HHS used the DD-254s and the claim of a missing $40 million as the first two reasons for ending its services and suspending the four executives. But when both motives fell apart sources say HHS used a potential criminal conduct claim at the Space and Naval Warfare Systems Command in San Diego as the reason for shutting down the assisted acquisition services.
Federal News Network previously reported both the alleged missing $40 million from the acquisition fund and the DD-254 problems were debunked. In July, sources familiar with PSC’s operations say a recent audit found the organization does no classified work. And in August, Federal News Network reported that the “missing” funds had to do with the new leadership lacking the understanding of how the acquisition supply fund works. Sources said once the Office of Management and Budget got involved and explained how the fund works and therefore $40 million was not missing, HHS management “drummed up” this national security concern with the DD-254s.
Robinson said one of his former colleagues was called to testify before special investigators in January on the alleged criminal activity. But special investigators called off the meeting as he was preparing to leave.
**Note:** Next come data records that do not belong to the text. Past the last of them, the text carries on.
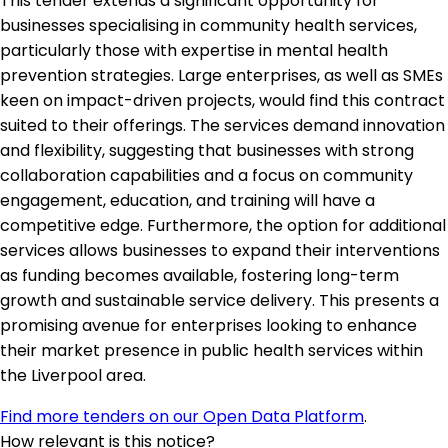
This tender extends a significant opportunity for
businesses specialising in community health services,
particularly those with expertise in mental health
prevention strategies. Large enterprises, as well as SMEs
keen on impact-driven projects, would find this contract
suited to their offerings. The services demand innovation
and flexibility, suggesting that businesses with strong
collaboration capabilities and a focus on community
engagement, education, and training will have a
competitive edge. Furthermore, the option for additional
services allows businesses to expand their interventions
as funding becomes available, fostering long-term
growth and sustainable service delivery. This presents a
promising avenue for enterprises looking to enhance
their market presence in public health services within
the Liverpool area.
Find more tenders on our Open Data Platform
.
How relevant is this notice?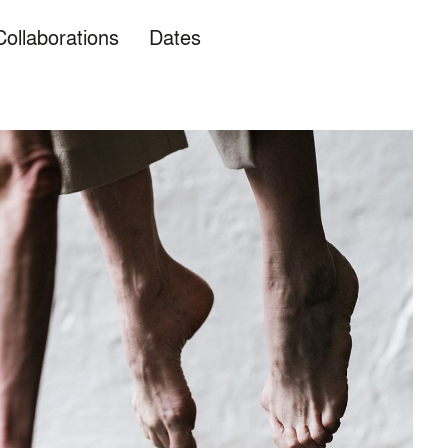
Collaborations
Dates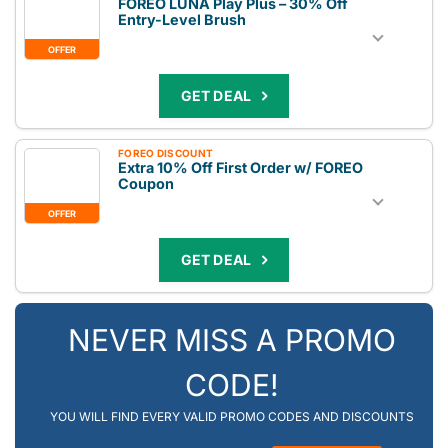
FOREO LUNA Play Plus – 30% Off
Entry-Level Brush
OFFER
GET DEAL
FOREO DISCOUNT
Extra 10% Off First Order w/ FOREO
Coupon
OFFER
GET DEAL
NEVER MISS A PROMO
CODE!
YOU WILL FIND EVERY VALID PROMO CODES AND DISCOUNTS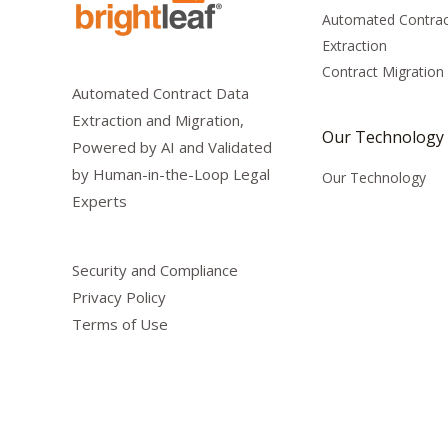
Automated Contrac
Extraction
Contract Migration
Automated Contract Data
Extraction and Migration,
Our Technology
Powered by AI and Validated
by Human-in-the-Loop Legal
Our Technology
Experts
Security and Compliance
Privacy Policy
Terms of Use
“It seems that’s not legitimate and it seems to fit in with the fact they couldn’t get the DD-254 accusation to work,” he said. “To say there may have been criminal things going on as another reason to shutdown assisted acquisition services … it’s part of how they are blowing smoke to find fraud waste and abuse issues.”
Sources say it could take three-to-five years for PSC to fully shut down its assisted acquisition services, and the organization may have to award another contract to clean up the mess its executives created by not understanding the situation.
It is HHS’ right to get out of the assisted acquisition services – no one in industry or government would disagree. But HHS officials’ failures – their lack of transparency and poor decision-making created unnecessary hardship on agencies and contractors and paint an avoidable black cloud over the government. And that’s sad.